Wintertime is often a season to slow down, spend time with family and friends and stay indoors to avoid the blistering cold weather. For some, that’s exactly how winter plays out. But for farmers, these months are just as busy as any other time of year.
While the tasks may look a little different during winter, there are still chores to be done, no matter how frigid the temperatures are.
Believe it or not, crop farming doesn’t necessarily end after harvest. For farmers who plant winter crops like onions, asparagus, garlic and spinach, this continues to be a busy time of year. Some farmers have a rush just before winter as they try to plant winter wheat and cover crops (which help prevent erosion and add nutrients to the soil) before the ground freezes.
Many farmers also have livestock to think about. Providing hay and other feed when grass isn’t available, making sure animals have shelter from storms and monitoring breeding and birthing are all important considerations during the cold winter months.
Because the rest of the year can be so chaotic, winter is a good time for farmers to transport some of their produce and grain to the next destination like a processing plant. Farmers who store their grain on-site after harvest may move it to elevators, mills or refineries. Global food markets also play a role in the timing of this decision, affecting storage capacities and prices.
One of the biggest headaches that can come with farming is broken or malfunctioning machinery. Winter is the perfect time to repair or conduct preventative maintenance on farming equipment. Working on engines helps keep farmers in the barn and out of the cold.

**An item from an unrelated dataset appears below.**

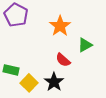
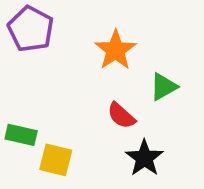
black star: (54, 82) -> (144, 158), moved
yellow square: (29, 83) -> (56, 160), turned -30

Other areas of the farm that often require winter maintenance include enclosure mechanisms like fencing and railings, and storage facilities like silos or barns.
Planning and Administrative Duties
As many of us think about resolutions for the year ahead, farmers are busy planning what crops to plant, which types of seeds to buy and whether to upgrade their farm equipment, as well as monitoring international ag markets and reviewing forecasted trends. The financial aspect of this planning affects the business side of their operations and is crucial to a profitable upcoming season.
And, of course, there’s always tax season to prepare for. From gathering documents to reviewing finances from the previous year, there is always plenty of bookkeeping work to be completed.
If you’re lucky enough to enjoy some time cozied up by the fire with a good book (and we hope you are!), take a moment to appreciate the hardworking farmers in Kansas who are keeping busy to help keep us fed.